Ruto assents to new Bills strengthening county revenue and public finance management

Ruto assented to the County Allocation of Revenue Bill, 2025, and the County Public Finance Laws (Amendment) Bill, 2023, on Wednesday at the Homa Bay State Lodge.

President William Ruto has approved two key laws aimed at enhancing county governance and financial management.

Ruto assented to the County Allocation of Revenue Bill, 2025, and the County Public Finance Laws (Amendment) Bill, 2023, on Wednesday at the Homa Bay State Lodge.

The County Public Finance Laws (Amendment) Bill, sponsored by Meru Senator Kathuri Murungi, is designed to strengthen the financial independence of county assemblies.

It amends the Public Finance Management Act to create a County Assembly Fund in every county. The fund will cover administrative expenses and support the acquisition of assets such as land and buildings.

Although the County Assembly Services Act already provides for such a fund, the new law adds more detailed provisions on how it will be managed, its revenue sources, and procedures for requisitioning funds.

Under the law, the Clerk of each county assembly will serve as the fund’s administrator. Monies will be retained for their intended purpose, held at the Central Bank of Kenya (CBK), and released promptly for approved public spending.

Any unspent funds at the end of the financial year will be carried forward. The main source of the fund will be allocations from the County Revenue Fund, which county treasuries must release by the 15th of each month for the following month’s expenditures, subject to assembly approval.

Supporters of the law say these measures will give county assemblies greater control over finances, allowing them to carry out their constitutional and statutory duties effectively.

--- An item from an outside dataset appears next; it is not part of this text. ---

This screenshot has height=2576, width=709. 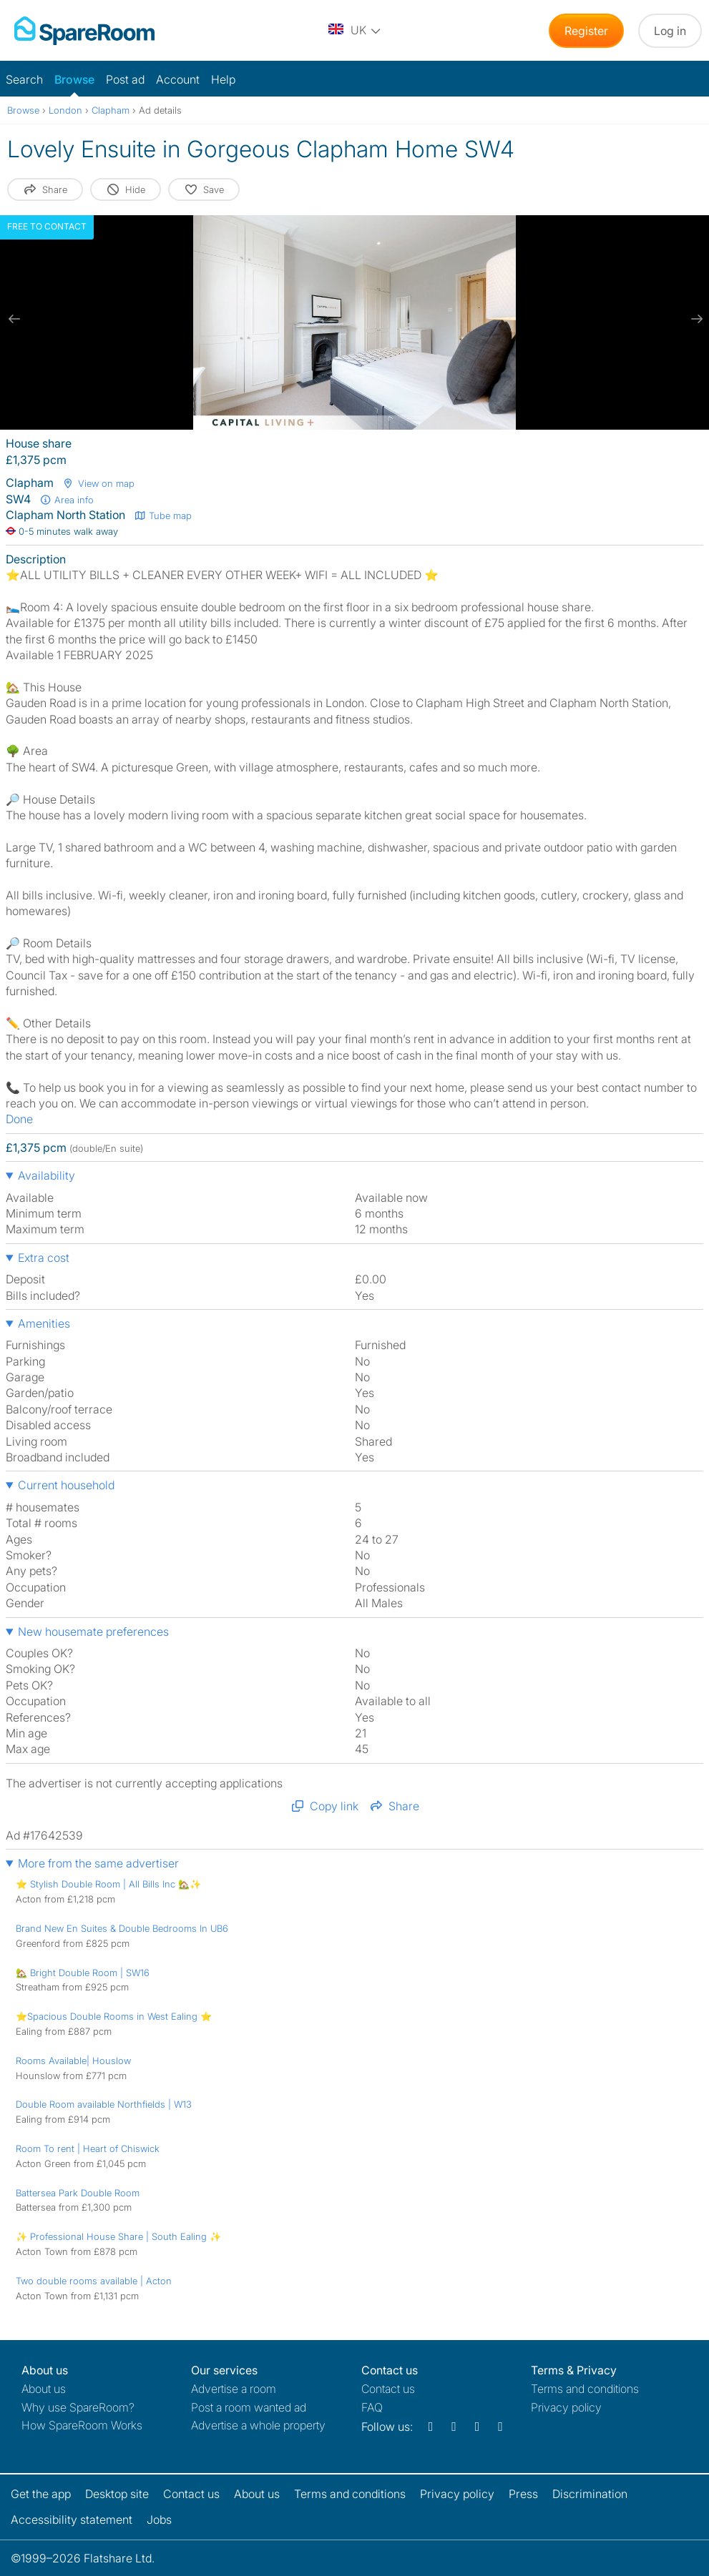 What do you see at coordinates (586, 31) in the screenshot?
I see `Register` at bounding box center [586, 31].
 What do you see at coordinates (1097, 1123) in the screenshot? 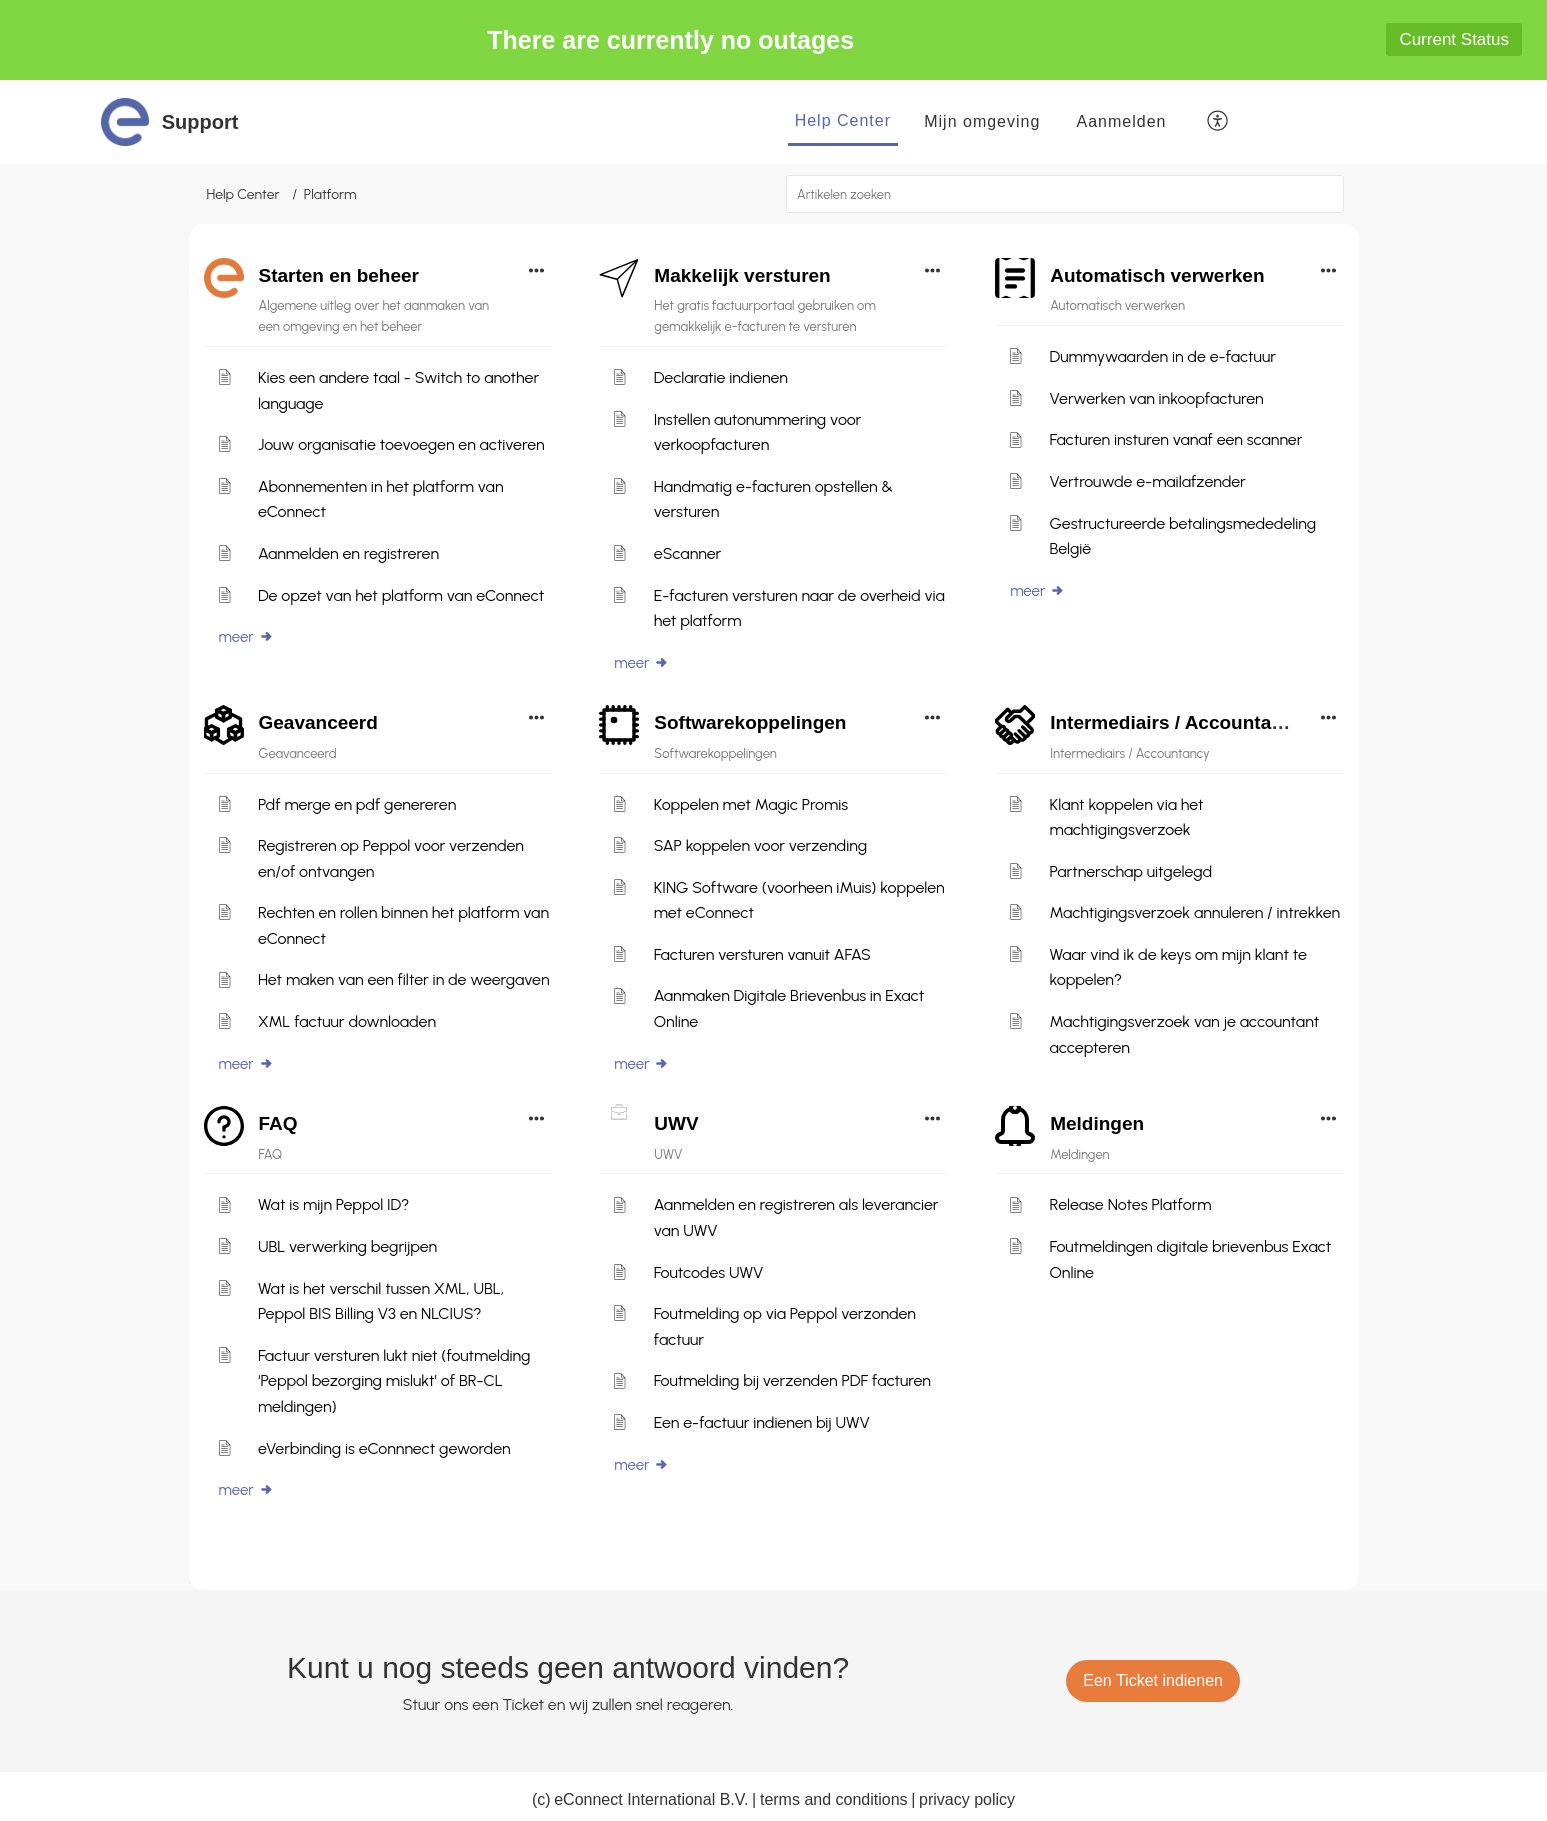 I see `Meldingen` at bounding box center [1097, 1123].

The County Allocation of Revenue Bill, 2025, sponsored by Senate Finance and Budget Committee chair Ali Roba, sets out how the national government will distribute revenue to counties in the new financial year.

It allocates Sh415 billion to the 47 counties, a 7.1 per cent increase from the Sh387.4 billion distributed in 2023/24.

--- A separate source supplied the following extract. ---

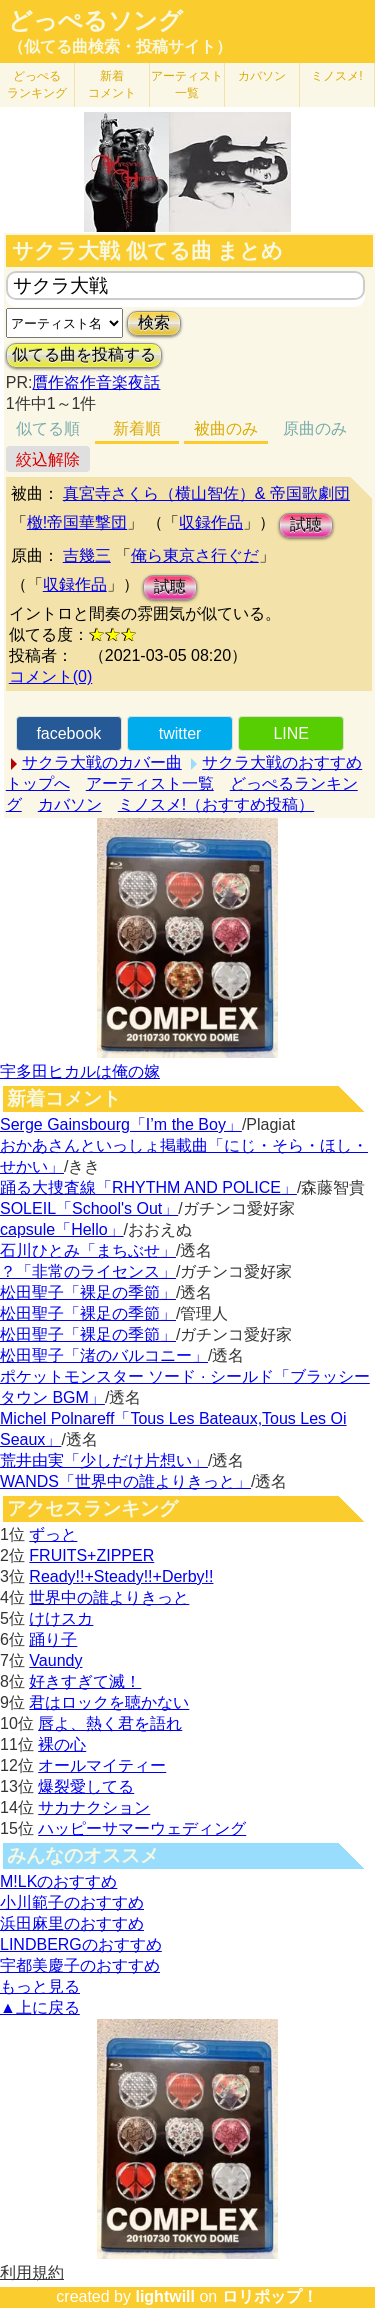 The image size is (375, 2308). What do you see at coordinates (206, 493) in the screenshot?
I see `真宮寺さくら（横山智佐）& 帝国歌劇団` at bounding box center [206, 493].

The law requires the national Treasury to publish monthly reports on transfers to counties. County treasuries, in turn, must reflect these receipts in their quarterly and annual financial statements to ensure transparency in the use of public funds.

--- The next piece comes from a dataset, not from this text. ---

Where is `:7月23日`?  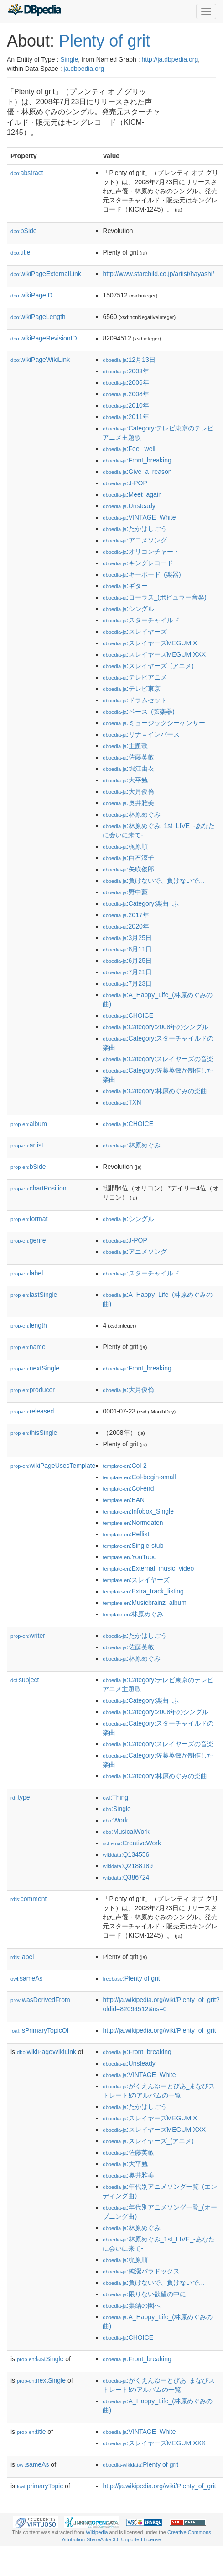 :7月23日 is located at coordinates (127, 983).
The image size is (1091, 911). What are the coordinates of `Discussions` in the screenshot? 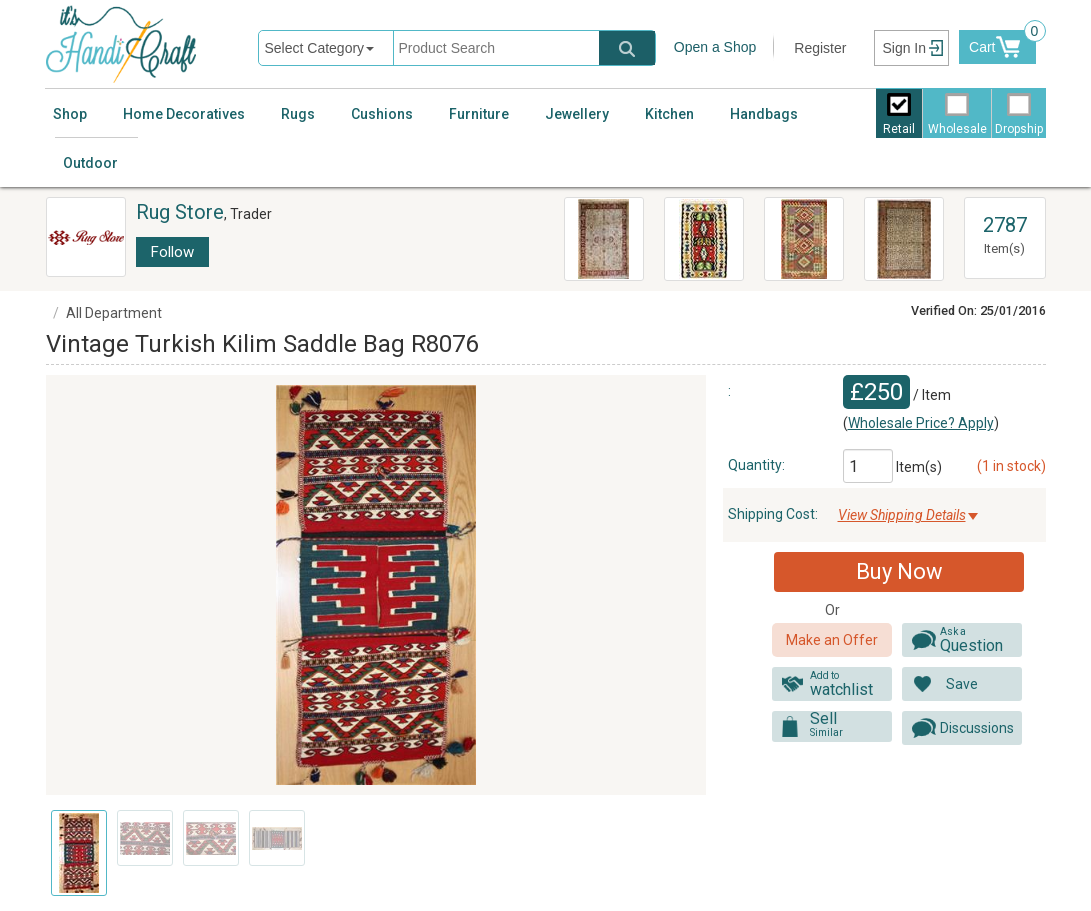 It's located at (977, 728).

This will be the first revenue allocation under the fourth formula approved by Parliament earlier this year, as stipulated in Article 217 of the Constitution.

The law also sets budget ceilings for county executives and assemblies and outlines rules for funding functions transferred from counties to the national government.

Counties must submit quarterly performance reports to the Senate and their assemblies, reinforcing accountability in public service delivery.